On Monday afternoon, the Arizona Senate voted to open an ethics investigation into her comment. The motion passed in the GOP-controlled chamber. Other than Rogers herself, only two senators cast dissenting votes: East Valley Republicans Warren Petersen, of Gilbert, and Kelly Townsend, of Mesa. Twenty-four senators voted in favor of opening an investigation.

Rogers did not speak during the vote. And so far, she has not taken down the posts, nor apologized.

“This Senator was up before the ethics committee a year ago.

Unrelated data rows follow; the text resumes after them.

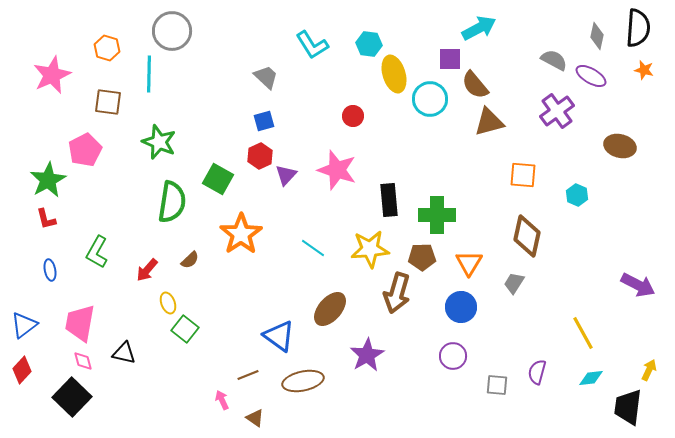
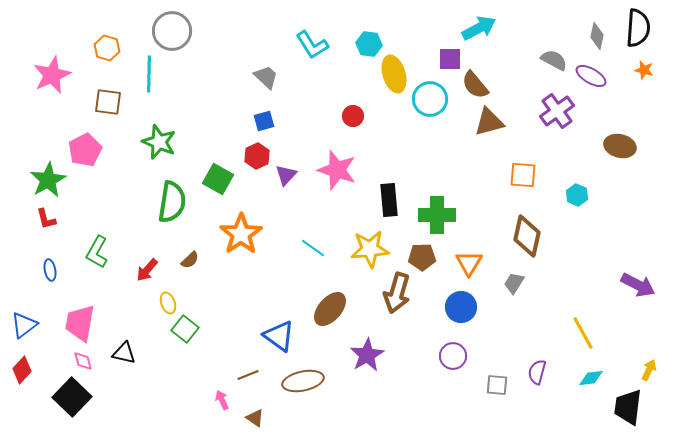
red hexagon at (260, 156): moved 3 px left
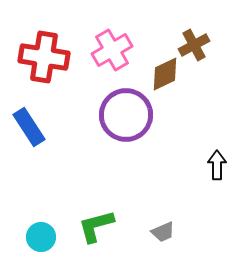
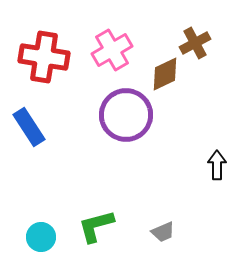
brown cross: moved 1 px right, 2 px up
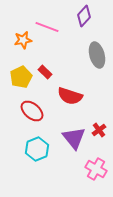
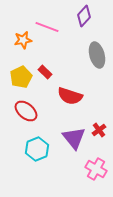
red ellipse: moved 6 px left
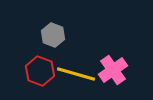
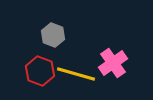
pink cross: moved 7 px up
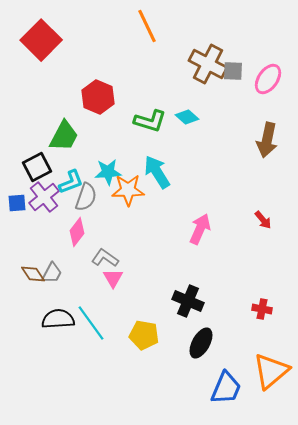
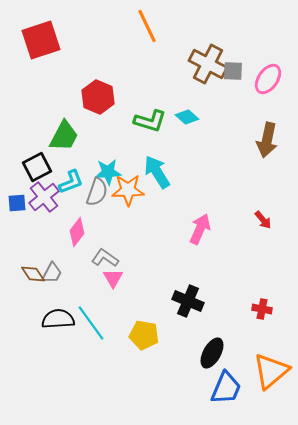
red square: rotated 27 degrees clockwise
gray semicircle: moved 11 px right, 5 px up
black ellipse: moved 11 px right, 10 px down
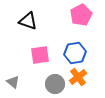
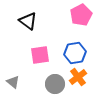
black triangle: rotated 18 degrees clockwise
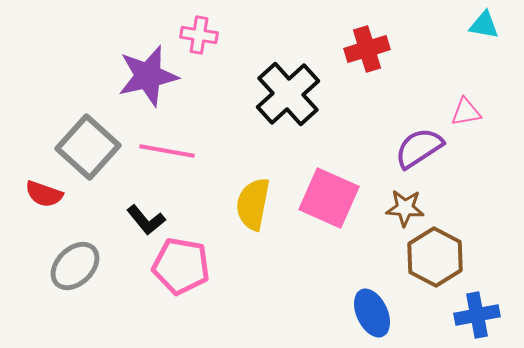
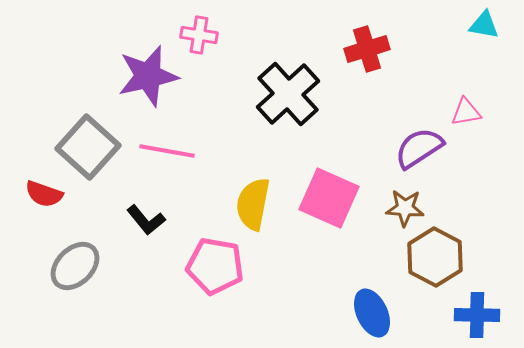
pink pentagon: moved 34 px right
blue cross: rotated 12 degrees clockwise
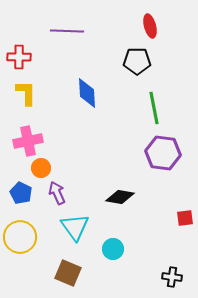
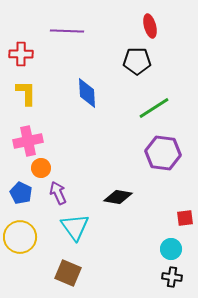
red cross: moved 2 px right, 3 px up
green line: rotated 68 degrees clockwise
purple arrow: moved 1 px right
black diamond: moved 2 px left
cyan circle: moved 58 px right
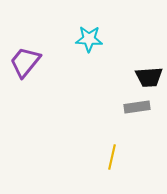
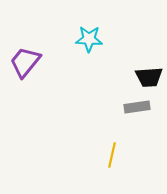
yellow line: moved 2 px up
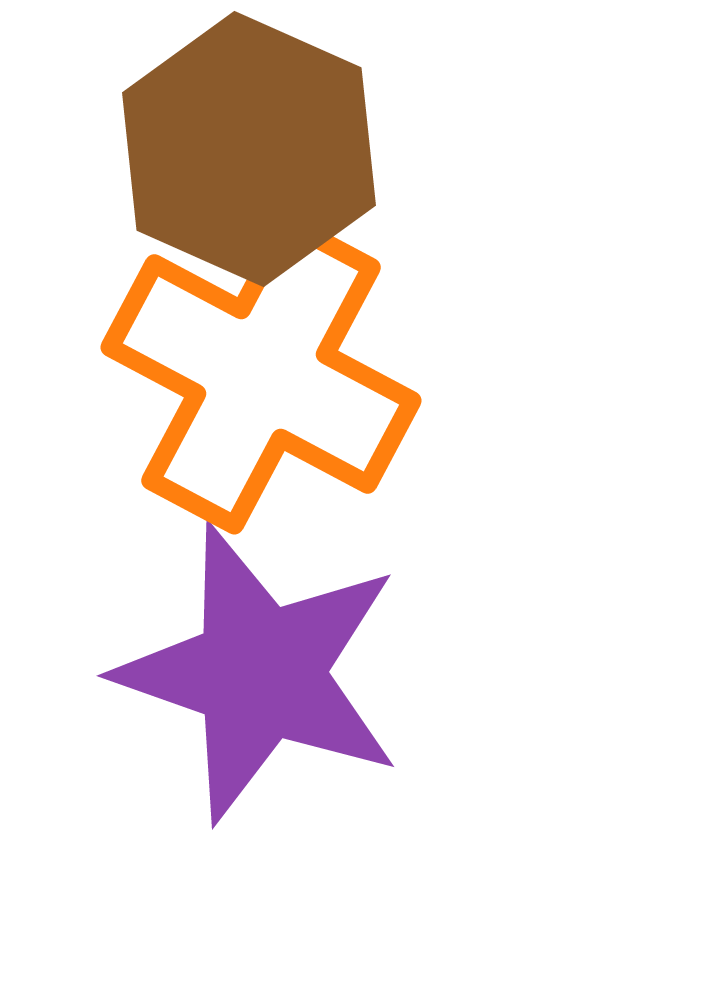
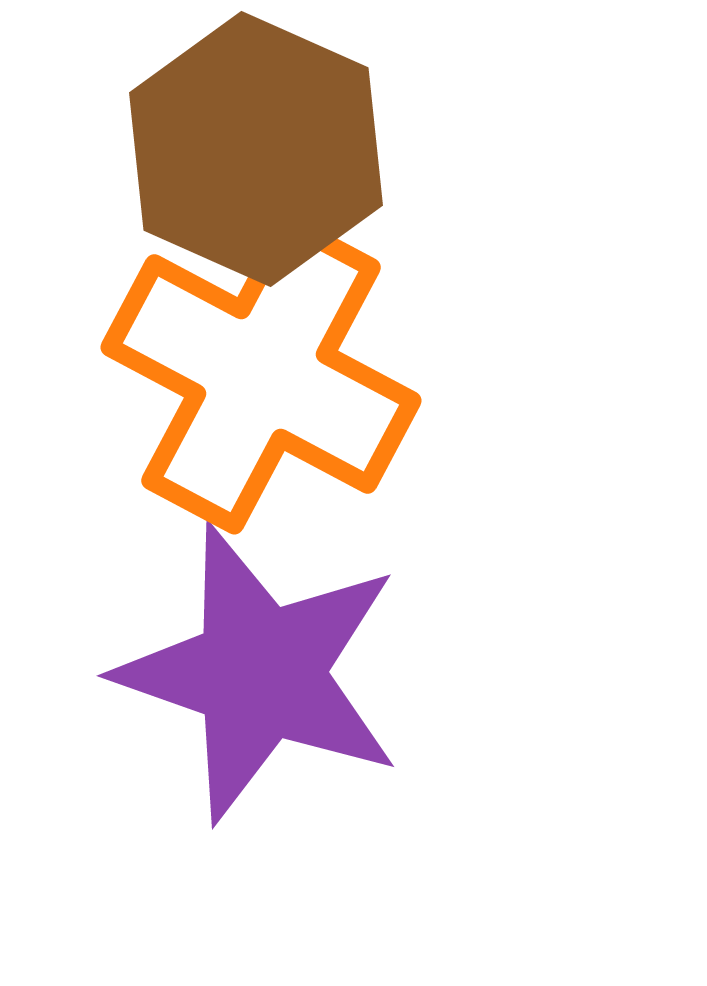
brown hexagon: moved 7 px right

In March, our state senate voted to censure her because of hateful, anti-Semitic comments,” said Arizona State Senator Victoria Steele, a Tucson Democrat who is speaking in support of the investigation. “Spewing hate and furthering racist comments is not what we should be here for.”

Several Democratic members of the Senate said they believed that more serious action — like expulsion — was necessary. Senate President Karen Fann waved away that option, saying the body “believed in due process” and that such action was “premature.”

A subsequent motion to expel Rogers for her comments failed, largely along party lines. Multiple Republicans who voted in favor of the investigation dissented on the expulsion. It needed a two-thirds majority to pass, which would mean 20 votes. Only 11 voted in favor, with 15 opposed.

It’s hardly Rogers’ first controversy — or association with extremist views. She represents a large, rural district that sprawls across Coconino, Yavapai, and Gila counties, and since getting elected to the legislature in 2020, has been embroiled in one controversy after another.

Rogers was censured by her Senate colleagues after she called for the hangings of her political opponents at an extremist conference in Florida, then went on social media rants that, critics charged, were blatantly anti-Semitic. She also has appeared on extremist TV shows.

As critics have noted, Rogers has also stoked the “great replacement” conspiracy that, according to the shooter’s own writings, inspired the attack on shoppers in a mostly Black neighborhood in Buffalo.

The ideology, centered around the idea that white people are being replaced by immigration, has a long history in white supremacist groups, and has prompted other episodes of violence and mass shootings, including the Christchurch attack in New Zealand in 2019.

Rhetoric that alludes or nods to these beliefs is not unusual in far-right circles. But Rogers, in particular, has drawn attention in the press for her invocation of similar beliefs. In July 2021, she tweeted a Breitbart article about immigration and added: “We are being replaced and invaded.”

When Rogers faced scrutiny for that tweet, she announced that she stood by the statement. “We Americans who love this country are being replaced by people who do not love this country,” she wrote. She later added that she wanted to “make Western civilization great again.”

As several lawmakers noted this weekend, Rogers is just one example of extremism in the Arizona legislature.

Though Rogers didn’t reply to Phoenix New Times’ questions, she posted this statement on Twitter on Monday, apparently responding to the backlash:

“Of course, I condemn the violence in Buffalo. Who doesn’t?” she wrote. “I also condemn the #FakeNews and the government promoting violence and then blaming it on regular patriotic Americans as if regular Americans share those despicable views. Everything is not what it seems!”